(WHAT YOU NEED TO DO) In the data below, locate each line with the word "předsednictví" and list it.

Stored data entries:
——

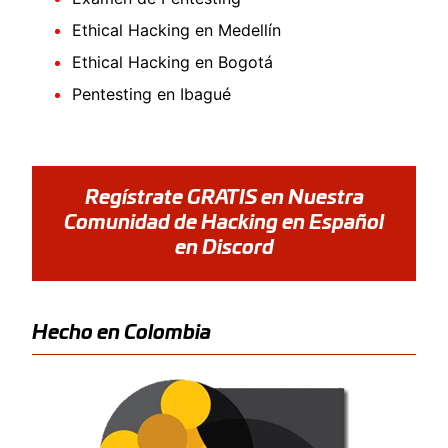
Ethical Hacking en Medellín
Ethical Hacking en Bogotá
Pentesting en Ibagué
Regístrate GRATIS en Nuestra
Comunidad de Hacking en Español
en Discord
Hecho en Colombia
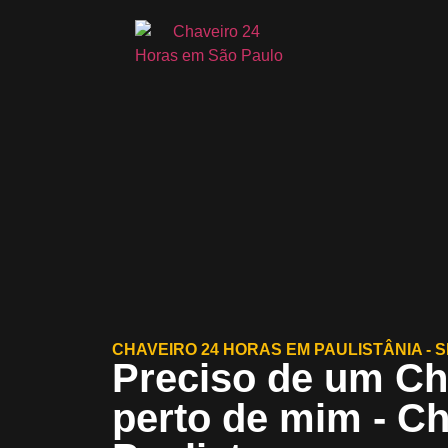
CHAVEIRO 24 HORAS EM PAULISTÂNIA - S
Preciso de um Ch
perto de mim - C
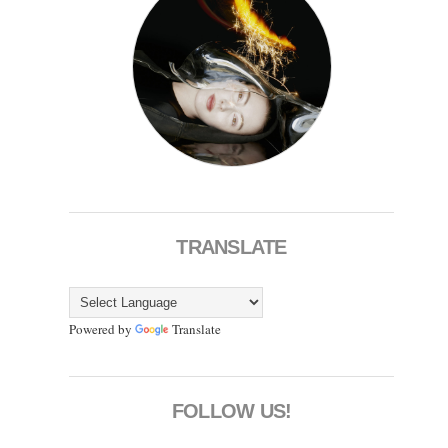
TRANSLATE
Powered by
Translate
FOLLOW US!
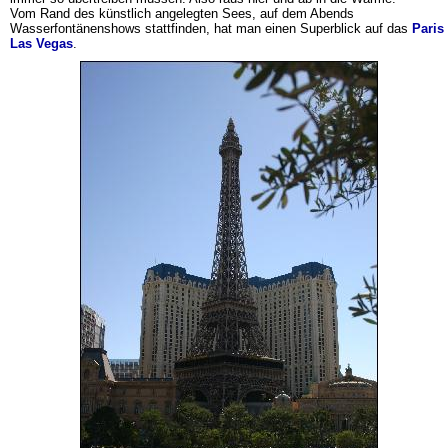
Vom Rand des künstlich angelegten Sees, auf dem Abends
Wasserfontänenshows stattfinden, hat man einen Superblick auf das
Paris
Las Vegas
.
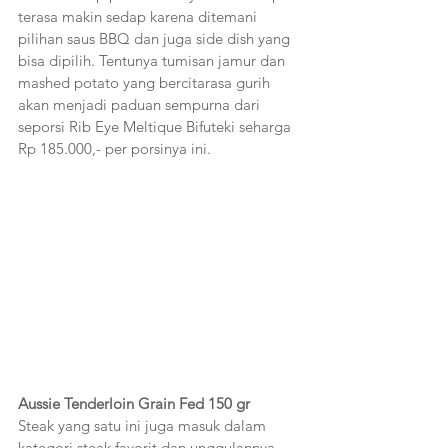
terasa makin sedap karena ditemani 
pilihan saus BBQ dan juga side dish yang 
bisa dipilih. Tentunya tumisan jamur dan 
mashed potato yang bercitarasa gurih 
akan menjadi paduan sempurna dari 
seporsi Rib Eye Meltique Bifuteki seharga 
Rp 185.000,- per porsinya ini. 
Aussie Tenderloin Grain Fed 150 gr
Steak yang satu ini juga masuk dalam 
kategori steak favorit dan unggulannya 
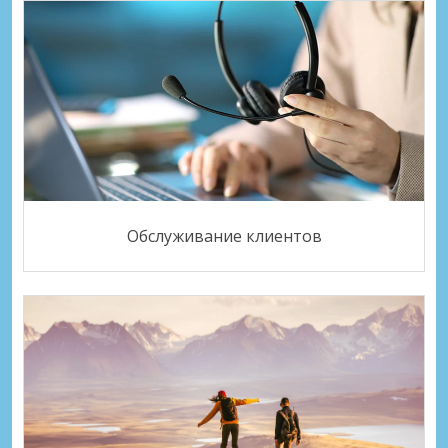
Обслуживание клиентов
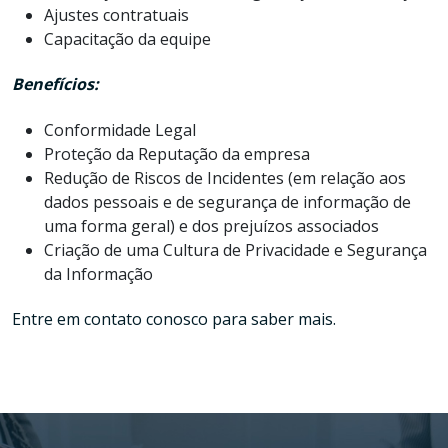
Ajustes contratuais
Capacitação da equipe
Benefícios:
Conformidade Legal
Proteção da Reputação da empresa
Redução de Riscos de Incidentes (em relação aos
dados pessoais e de segurança de informação de
uma forma geral) e dos prejuízos associados
Criação de uma Cultura de Privacidade e Segurança
da Informação
Entre em contato
conosco para saber mais.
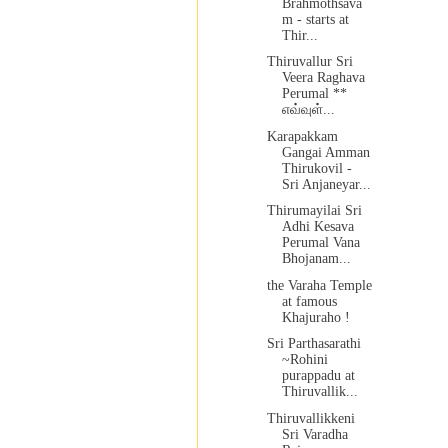
Brahmothsava
m - starts at
Thir...
Thiruvallur Sri
Veera Raghava
Perumal **
எவ்வுள்...
Karapakkam
Gangai Amman
Thirukovil -
Sri Anjaneyar...
Thirumayilai Sri
Adhi Kesava
Perumal Vana
Bhojanam...
the Varaha Temple
at famous
Khajuraho !
Sri Parthasarathi
~Rohini
purappadu at
Thiruvallik...
Thiruvallikkeni
Sri Varadha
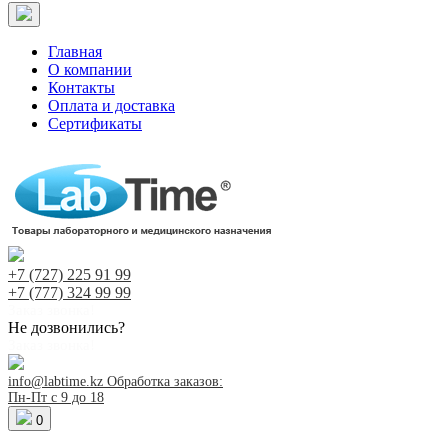
Главная
О компании
Контакты
Оплата и доставка
Сертификаты
+7 (727)
225 91 99
+7 (777)
324 99 99
Заказ звонка!
Не дозвонились?
Заказ звонка!
info@labtime.kz
Обработка заказов:
Пн-Пт с 9 до 18
0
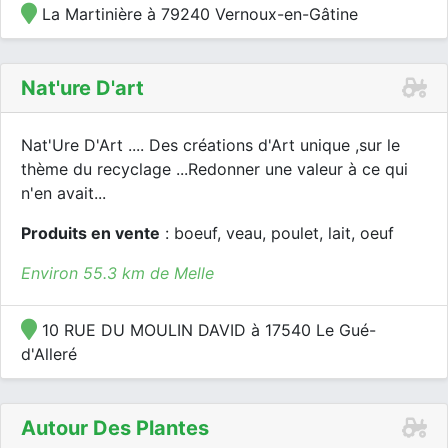
La Martinière à 79240 Vernoux-en-Gâtine
Nat'ure D'art
Nat'Ure D'Art .... Des créations d'Art unique ,sur le
thème du recyclage ...Redonner une valeur à ce qui
n'en avait...
Produits en vente
: boeuf, veau, poulet, lait, oeuf
Environ 55.3 km de Melle
10 RUE DU MOULIN DAVID à 17540 Le Gué-
d'Alleré
Autour Des Plantes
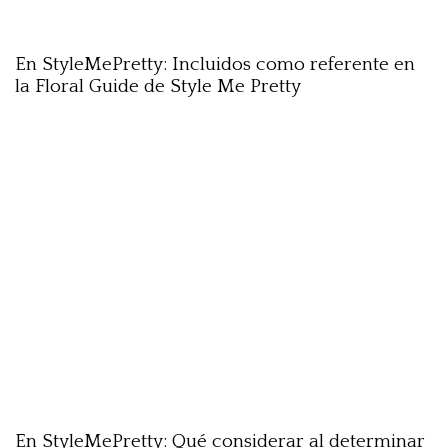
diciembre 23, 2022
Style Me Pretty
En StyleMePretty: Incluidos como referente en
la Floral Guide de Style Me Pretty
En StyleMePretty: Qué considerar al determinar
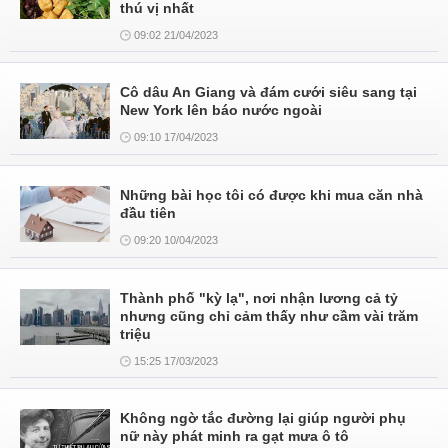
thú vị nhất
09:02 21/04/2023
Cô dâu An Giang và đám cưới siêu sang tại
New York lên báo nước ngoài
09:10 17/04/2023
Những bài học tôi có được khi mua căn nhà
đầu tiên
09:20 10/04/2023
Thành phố "kỳ lạ", nơi nhận lương cả tỷ
nhưng cũng chỉ cảm thấy như cầm vài trăm
triệu
15:25 17/03/2023
Không ngờ tắc đường lại giúp người phụ
nữ này phát minh ra gạt mưa ô tô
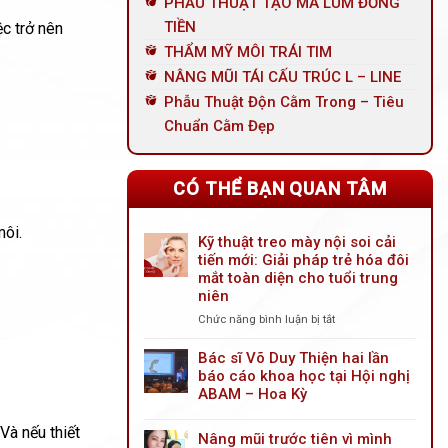
PHẪU THUẬT TẠO MÁ LÚM ĐỒNG
TIỀN
ệc trở nên
THẨM MỸ MÔI TRÁI TIM
NÂNG MŨI TÁI CẤU TRÚC L – LINE
Phẫu Thuật Độn Cằm Trong – Tiêu
Chuẩn Cằm Đẹp
CÓ THỂ BẠN QUAN TÂM
ôi.
Kỹ thuật treo mày nội soi cải
tiến mới: Giải pháp trẻ hóa đôi
mắt toàn diện cho tuổi trung
niên
Chức năng bình luận bị tắt
ở
Kỹ
thuật
Bác sĩ Võ Duy Thiện hai lần
treo
báo cáo khoa học tại Hội nghị
mày
ABAM – Hoa Kỳ
nội
soi
Và nếu thiết
Nâng mũi trước tiên vì mình
cải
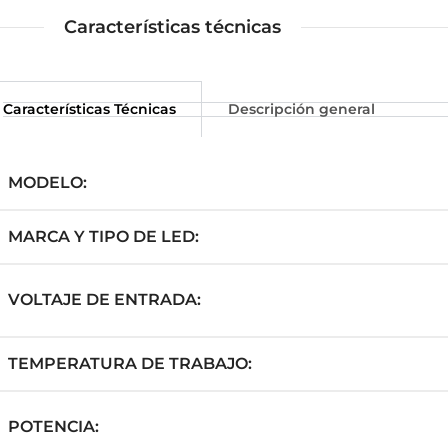
Características técnicas
Características Técnicas
Descripción general
MODELO:
MARCA Y TIPO DE LED:
VOLTAJE DE ENTRADA:
TEMPERATURA DE TRABAJO:
POTENCIA:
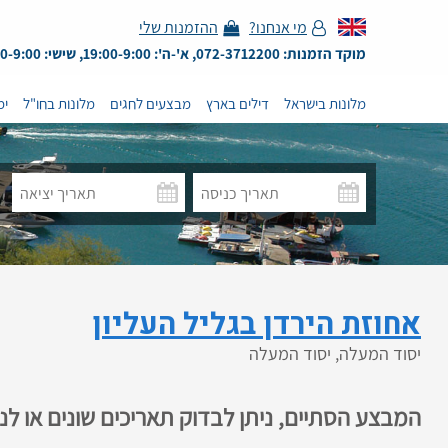
מי אנחנו?
ההזמנות שלי
מוקד הזמנות: 072-3712200, א'-ה': 19:00-9:00, שישי: 13:00-9:00
מלונות בישראל
דילים בארץ
מבצעים לחגים
מלונות בחו"ל
ימ
אחוזת הירדן בגליל העליון
יסוד המעלה, יסוד המעלה
המבצע הסתיים, ניתן לבדוק תאריכים שונים או ל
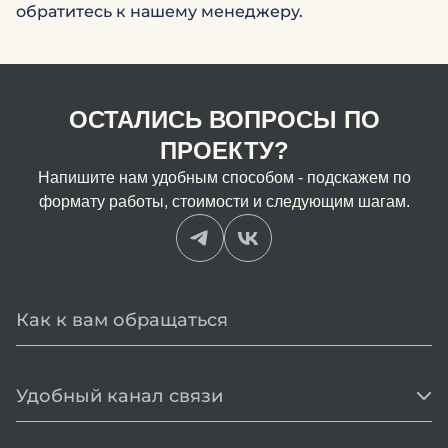
обратитесь к нашему менеджеру.
ОСТАЛИСЬ ВОПРОСЫ ПО
ПРОЕКТУ?
Напишите нам удобным способом - подскажем по
формату работы, стоимости и следующим шагам.
Удобный канал связи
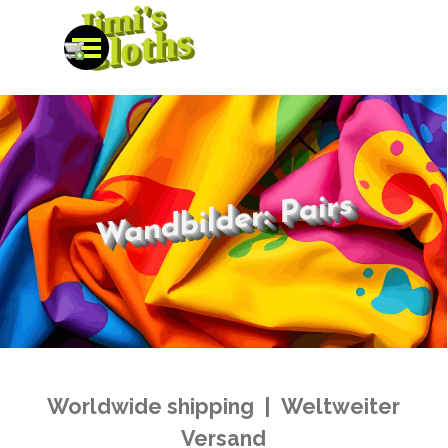
Jimi's
Direkt zum Seiteninhalt
Cloths
Menü überspringen
Wandbilder: Pairs
Worldwide shipping | Weltweiter
Versand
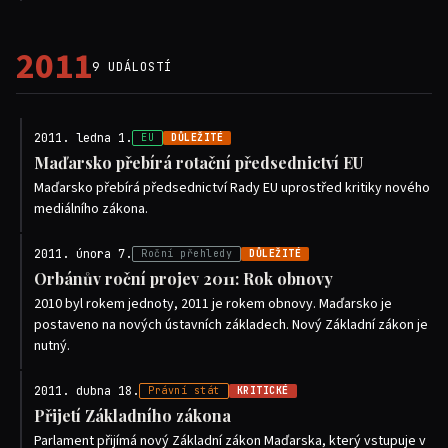
2011
9 UDÁLOSTÍ
2011. ledna 1.
EU
DŮLEŽITÉ
Maďarsko přebírá rotační předsednictví EU
Maďarsko přebírá předsednictví Rady EU uprostřed kritiky nového
mediálního zákona.
2011. února 7.
Roční přehledy
DŮLEŽITÉ
Orbánův roční projev 2011: Rok obnovy
2010 byl rokem jednoty, 2011 je rokem obnovy. Maďarsko je
postaveno na nových ústavních základech. Nový Základní zákon je
nutný.
2011. dubna 18.
Právní stát
KRITICKÉ
Přijetí Základního zákona
Parlament přijímá nový Základní zákon Maďarska, který vstupuje v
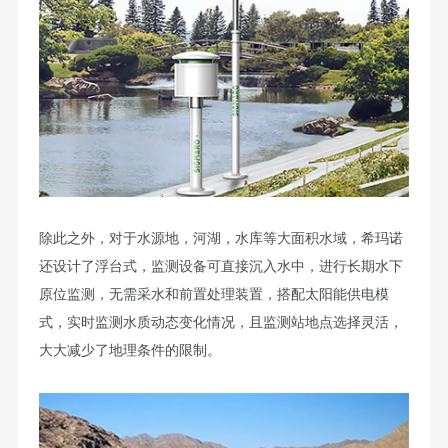
除此之外，对于水源地，河湖，水库等大面积水域，希玛诺
还设计了浮台式，监测设备可直接沉入水中，进行长期水下
原位监测，无需采水和前置处理装置，搭配太阳能供电模
式，实时监测水质动态变化情况，且监测站地点选择灵活，
大大减少了地理条件的限制。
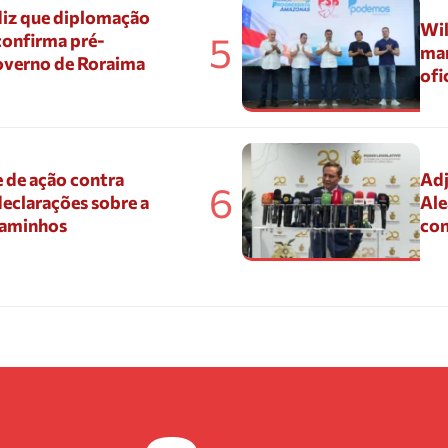
diz que diplomação
Wil
5
confirma pré-
mar
overno de Roraima
ofi
 de ação contra
Adj
6
eclarações sobre a
Ale
Caminhos
con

——

(WRITTEN ANSWER)
Maďarsko přebírá rotační předsednictví EU
Maďarsko přebírá předsednictví Rady EU uprostřed kritiky nového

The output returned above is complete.